__THE DATA__
Start of Block

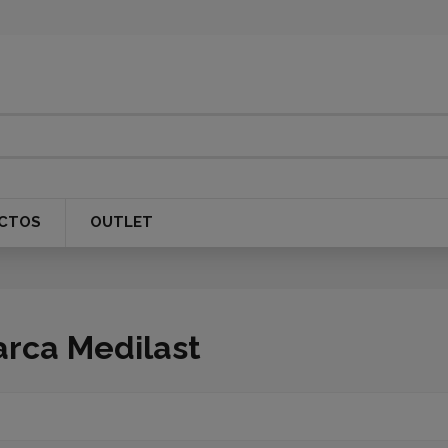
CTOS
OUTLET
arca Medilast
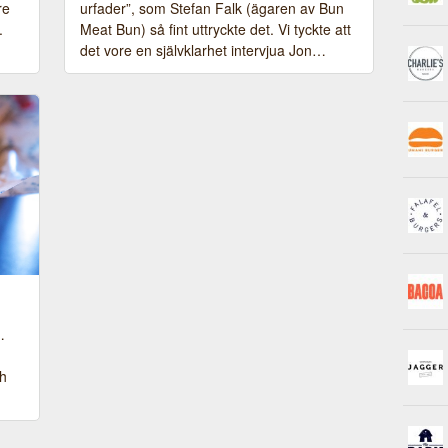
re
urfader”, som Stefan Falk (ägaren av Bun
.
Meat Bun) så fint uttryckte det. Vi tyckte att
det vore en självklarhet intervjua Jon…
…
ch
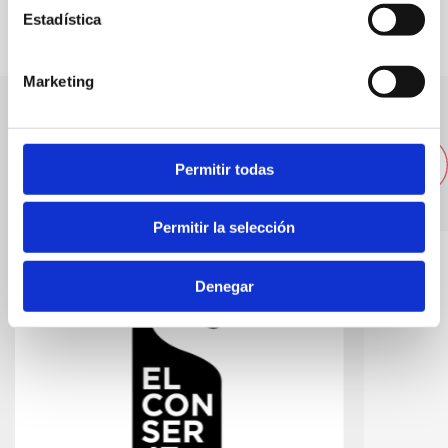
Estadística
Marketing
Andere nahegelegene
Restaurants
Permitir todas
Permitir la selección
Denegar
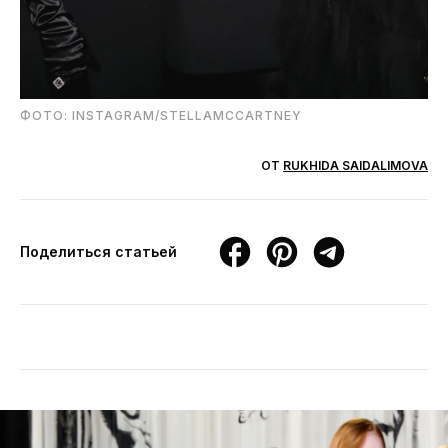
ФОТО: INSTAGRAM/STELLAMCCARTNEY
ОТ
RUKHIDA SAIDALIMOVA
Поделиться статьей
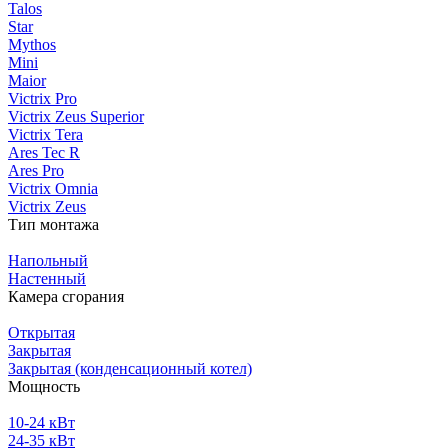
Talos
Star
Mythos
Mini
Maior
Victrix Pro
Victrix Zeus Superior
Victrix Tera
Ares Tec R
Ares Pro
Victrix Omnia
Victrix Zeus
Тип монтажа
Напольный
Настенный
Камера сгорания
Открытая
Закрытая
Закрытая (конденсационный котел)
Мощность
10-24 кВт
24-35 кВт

End of Block
Start of Block

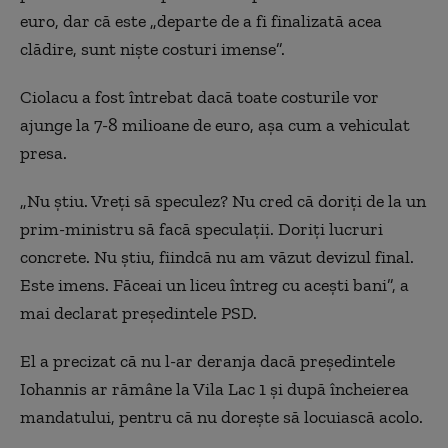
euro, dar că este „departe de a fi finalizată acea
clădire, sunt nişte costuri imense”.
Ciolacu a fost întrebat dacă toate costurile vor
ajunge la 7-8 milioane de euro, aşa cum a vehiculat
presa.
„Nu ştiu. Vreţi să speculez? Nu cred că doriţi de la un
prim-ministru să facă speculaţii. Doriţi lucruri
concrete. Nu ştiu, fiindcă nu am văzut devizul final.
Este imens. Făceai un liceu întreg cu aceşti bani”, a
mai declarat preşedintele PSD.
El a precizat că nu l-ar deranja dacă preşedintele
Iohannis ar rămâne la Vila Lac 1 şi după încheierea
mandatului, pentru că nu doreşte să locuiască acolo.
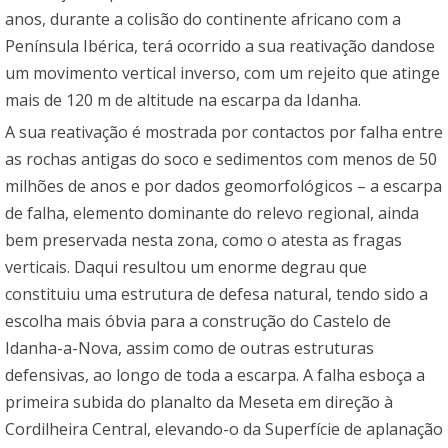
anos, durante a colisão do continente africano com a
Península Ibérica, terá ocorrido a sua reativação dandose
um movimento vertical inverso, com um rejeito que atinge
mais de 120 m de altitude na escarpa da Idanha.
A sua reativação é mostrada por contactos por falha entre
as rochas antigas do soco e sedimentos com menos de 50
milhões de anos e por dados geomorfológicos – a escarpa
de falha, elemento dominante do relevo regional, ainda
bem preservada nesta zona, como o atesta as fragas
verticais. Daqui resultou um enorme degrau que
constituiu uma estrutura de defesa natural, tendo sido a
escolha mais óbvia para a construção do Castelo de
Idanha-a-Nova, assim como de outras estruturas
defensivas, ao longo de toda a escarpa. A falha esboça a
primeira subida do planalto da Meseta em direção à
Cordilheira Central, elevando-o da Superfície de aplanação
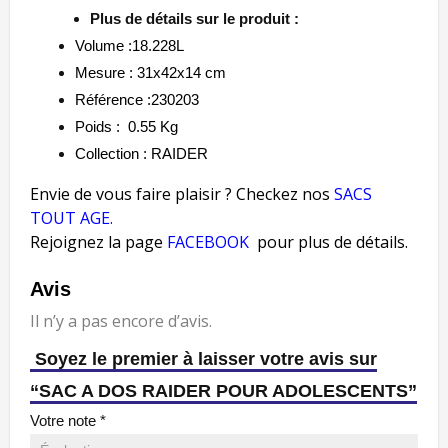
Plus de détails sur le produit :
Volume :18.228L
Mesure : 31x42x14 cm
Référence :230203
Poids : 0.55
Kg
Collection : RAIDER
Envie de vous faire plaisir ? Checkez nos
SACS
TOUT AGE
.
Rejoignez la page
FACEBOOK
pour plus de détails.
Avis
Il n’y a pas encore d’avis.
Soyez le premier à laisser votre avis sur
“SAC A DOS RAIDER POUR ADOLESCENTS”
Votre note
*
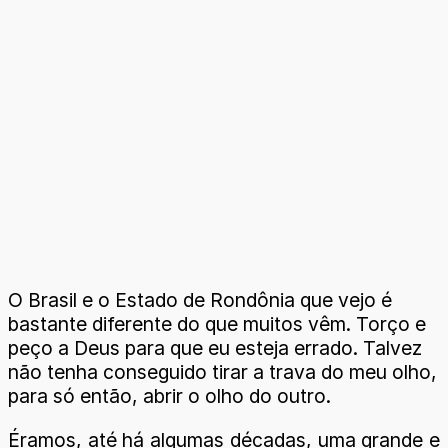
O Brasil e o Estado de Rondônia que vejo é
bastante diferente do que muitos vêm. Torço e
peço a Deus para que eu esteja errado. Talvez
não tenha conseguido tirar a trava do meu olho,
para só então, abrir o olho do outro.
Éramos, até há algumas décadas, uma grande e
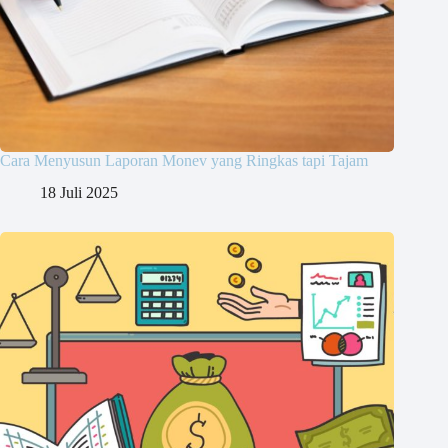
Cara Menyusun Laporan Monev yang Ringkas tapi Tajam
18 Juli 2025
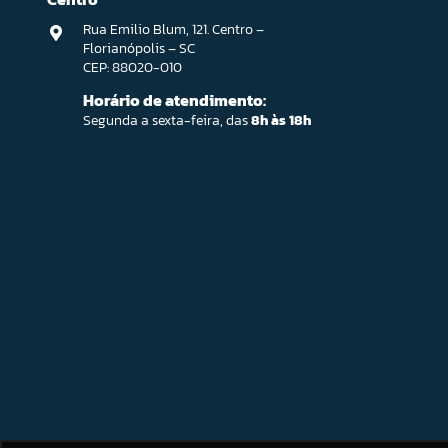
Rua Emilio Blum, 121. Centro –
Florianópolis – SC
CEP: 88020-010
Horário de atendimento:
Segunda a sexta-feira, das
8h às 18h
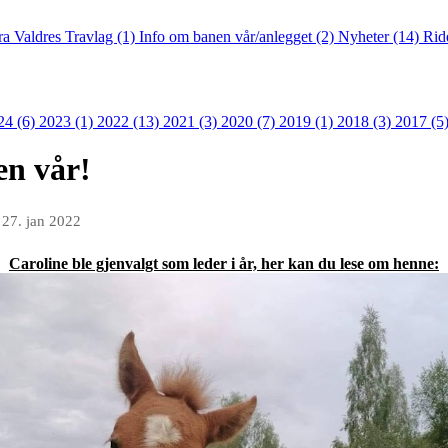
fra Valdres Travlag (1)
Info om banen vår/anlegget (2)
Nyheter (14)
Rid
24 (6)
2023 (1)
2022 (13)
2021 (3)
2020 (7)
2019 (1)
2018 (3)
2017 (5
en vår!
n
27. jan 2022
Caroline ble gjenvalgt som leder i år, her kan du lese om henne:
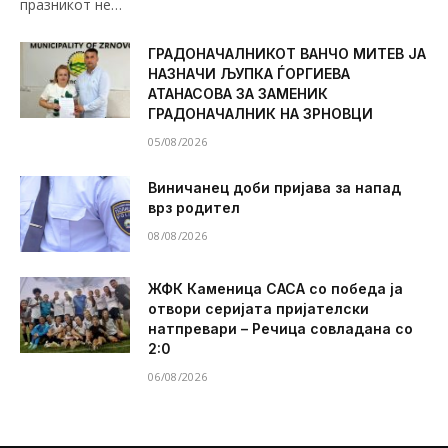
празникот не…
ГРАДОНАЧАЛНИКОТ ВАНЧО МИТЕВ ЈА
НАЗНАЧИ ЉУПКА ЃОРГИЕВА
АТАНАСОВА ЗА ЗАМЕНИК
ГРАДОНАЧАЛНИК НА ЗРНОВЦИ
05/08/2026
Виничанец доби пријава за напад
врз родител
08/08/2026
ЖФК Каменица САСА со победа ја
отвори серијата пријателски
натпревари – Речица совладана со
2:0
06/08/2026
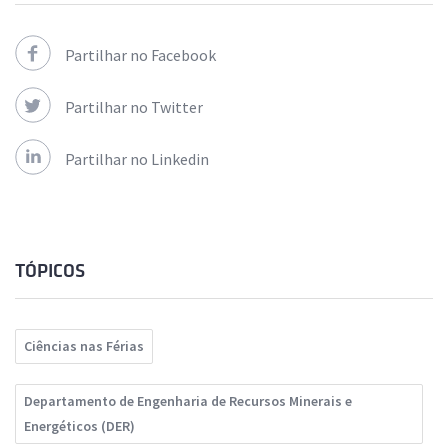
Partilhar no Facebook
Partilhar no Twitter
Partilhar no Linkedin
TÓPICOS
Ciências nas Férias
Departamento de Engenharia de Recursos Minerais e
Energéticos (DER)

End of Block
Start of Block

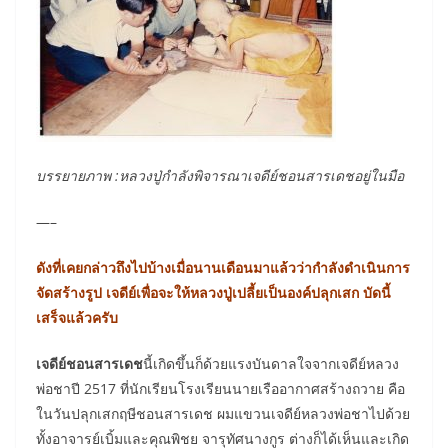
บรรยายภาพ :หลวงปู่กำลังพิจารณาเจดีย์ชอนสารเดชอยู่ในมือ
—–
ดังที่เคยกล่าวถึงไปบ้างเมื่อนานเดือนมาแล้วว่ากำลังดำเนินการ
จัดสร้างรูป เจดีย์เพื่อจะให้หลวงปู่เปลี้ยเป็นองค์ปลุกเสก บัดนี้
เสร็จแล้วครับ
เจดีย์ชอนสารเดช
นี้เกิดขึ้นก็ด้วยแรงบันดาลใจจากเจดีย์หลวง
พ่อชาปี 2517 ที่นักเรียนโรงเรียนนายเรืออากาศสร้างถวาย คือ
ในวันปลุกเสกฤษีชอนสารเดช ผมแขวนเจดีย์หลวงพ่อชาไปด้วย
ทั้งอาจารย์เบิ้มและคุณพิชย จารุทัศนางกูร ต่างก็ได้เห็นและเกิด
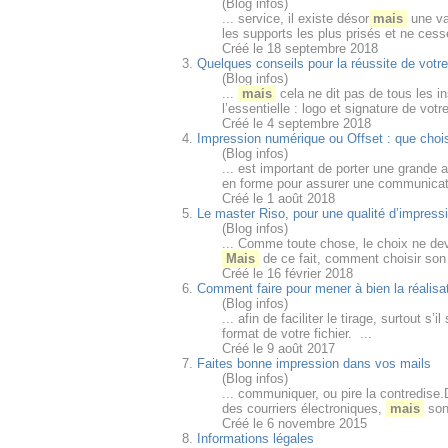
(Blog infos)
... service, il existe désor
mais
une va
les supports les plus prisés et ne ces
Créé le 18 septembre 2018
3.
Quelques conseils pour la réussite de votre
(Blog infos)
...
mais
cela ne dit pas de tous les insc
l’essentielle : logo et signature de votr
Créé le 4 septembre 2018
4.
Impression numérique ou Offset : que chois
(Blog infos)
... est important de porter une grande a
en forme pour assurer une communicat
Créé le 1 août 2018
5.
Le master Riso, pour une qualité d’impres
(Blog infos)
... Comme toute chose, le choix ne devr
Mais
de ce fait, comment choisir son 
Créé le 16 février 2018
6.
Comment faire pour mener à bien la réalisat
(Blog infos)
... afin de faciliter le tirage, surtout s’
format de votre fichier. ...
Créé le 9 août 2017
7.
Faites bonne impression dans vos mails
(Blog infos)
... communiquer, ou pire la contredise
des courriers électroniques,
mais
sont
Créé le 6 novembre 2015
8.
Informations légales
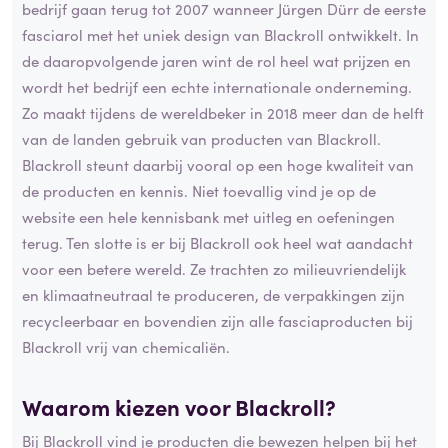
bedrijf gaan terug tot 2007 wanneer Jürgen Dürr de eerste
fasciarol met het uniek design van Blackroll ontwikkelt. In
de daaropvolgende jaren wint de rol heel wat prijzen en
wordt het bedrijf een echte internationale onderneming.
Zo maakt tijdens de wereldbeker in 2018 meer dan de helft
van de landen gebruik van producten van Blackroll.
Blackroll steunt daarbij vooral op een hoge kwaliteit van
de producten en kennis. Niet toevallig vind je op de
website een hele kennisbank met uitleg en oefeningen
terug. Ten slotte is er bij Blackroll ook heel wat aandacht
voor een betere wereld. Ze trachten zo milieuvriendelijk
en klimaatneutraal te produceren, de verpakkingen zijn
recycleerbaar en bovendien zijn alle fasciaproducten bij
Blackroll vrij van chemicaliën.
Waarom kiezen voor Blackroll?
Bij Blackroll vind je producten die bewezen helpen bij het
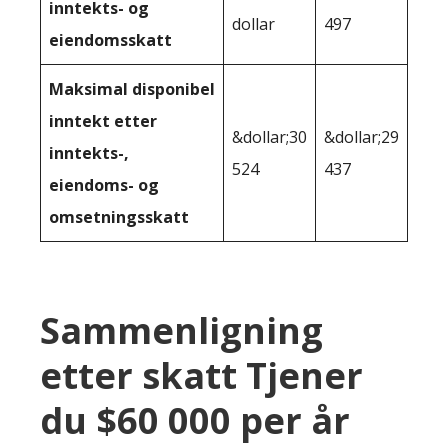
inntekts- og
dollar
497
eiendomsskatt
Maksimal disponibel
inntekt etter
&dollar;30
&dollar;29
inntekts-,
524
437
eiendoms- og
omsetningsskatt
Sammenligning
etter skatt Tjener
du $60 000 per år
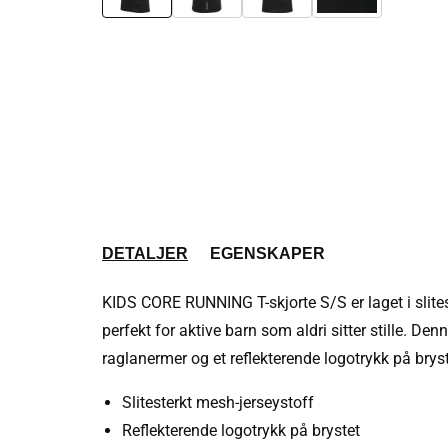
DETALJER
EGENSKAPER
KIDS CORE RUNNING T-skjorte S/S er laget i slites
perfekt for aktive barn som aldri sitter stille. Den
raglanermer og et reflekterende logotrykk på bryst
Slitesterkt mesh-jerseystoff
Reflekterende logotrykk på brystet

End of Block

__WHAT THE TASK REQUIRES__
Your answer is the exact run of lines above from the one with "натпревари – Речица совладана со" through the one with "Energéticos (DER)", both ends included, minus any picture.

__TASK RESULT__
натпревари – Речица совладана со
2:0
06/08/2026
Partilhar no Facebook
Partilhar no Twitter
Partilhar no Linkedin
TÓPICOS
Ciências nas Férias
Departamento de Engenharia de Recursos Minerais e
Energéticos (DER)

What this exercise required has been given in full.